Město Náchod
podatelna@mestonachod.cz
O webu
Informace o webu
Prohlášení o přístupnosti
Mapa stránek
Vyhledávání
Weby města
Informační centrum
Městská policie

# # # #

**Problem description**
Only an exact reproduction of the lines from the one with "Vyhledávání" to the end of the listing is expected.

**Reply to the task**
Vyhledávání
Weby města
Informační centrum
Městská policie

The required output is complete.